The defendant was charged with grand theft and with prior convictions. He admitted the prior convictions and a jury found him guilty on the main charge. He was adjudged an habitual criminal and sentenced to state prison for the term prescribed by law. He appealed and the judgment of conviction was affirmed.
(People
v.
Tate,
72 Cal.App.2d 467 [164 P.2d 556].) Thereafter, he filed in the trial court a petition for a writ of error
coram nobis.
After a hearing, at which the defendant was present and represented by counsel,' the petition was denied. From the order denying said petition this appeal was taken.
[895]
The appellant argues that he was denied his statutory and constitutional rights; that the original information was not sufficient; that “there was not a
corpus delicti
proven”; that it was not proved that there had been a crime committed; that the court made erroneous rulings on the admission of evidence; and that the fact that he was an habitual criminal was not established. All of these matters could have been raised on the appeal from the judgment and practically all, if not all, were so raised. It is well settled that under such circumstances a second review cannot be secured through the writ here relied upon.
(People
v.
Mooney,
178 Cal. 525 [174 P. 325];
People
v.
Egan,
73 Cal.App.2d 894 [167 P.2d 766].) In principle, every point here raised was covered, adversely to the appellant, in the opinion in the case last cited.

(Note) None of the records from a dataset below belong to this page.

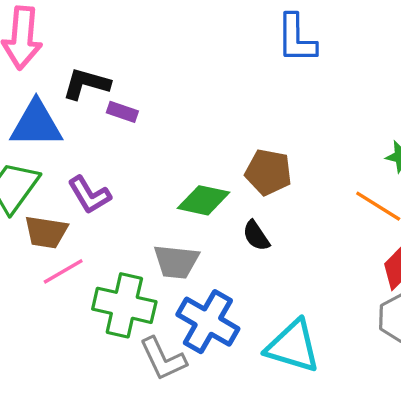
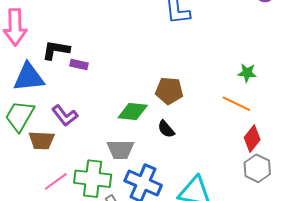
pink line: (63, 271) -> (56, 181), moved

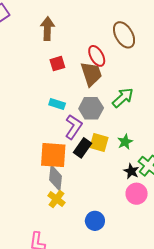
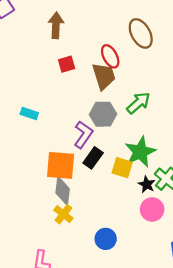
cyan rectangle: (57, 104) -> (29, 114), moved
yellow square: (99, 142) -> (122, 168), moved
green star: (125, 142) -> (140, 152), size x1.8

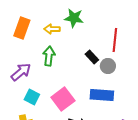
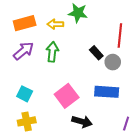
orange rectangle: (22, 28) -> (25, 23), turned 55
purple arrow: (21, 72) -> (24, 51), moved
cyan square: (32, 97) -> (25, 94), moved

The appellant further contends that the judgment was based upon perjured testimony, and that his counsel at the time of trial failed to bring out the fact that the testimony was perjured. There is nothing in the record to sustain this contention. At the hearing on this petition in the trial court, while there was considerable argument and the appellant made several statements as to his contentions, no evidence was produced or offered. While in his statements the appellant complained that the transcript of the evidence taken at the preliminary examination was not produced and introduced at the trial, and that the variance between certain testimony as given at the preliminary hearing and as given at the trial constituted perjury, it was not pointed out just what testimony was claimed to be perjured and no evidence was introduced for the purpose of establishing such a fact.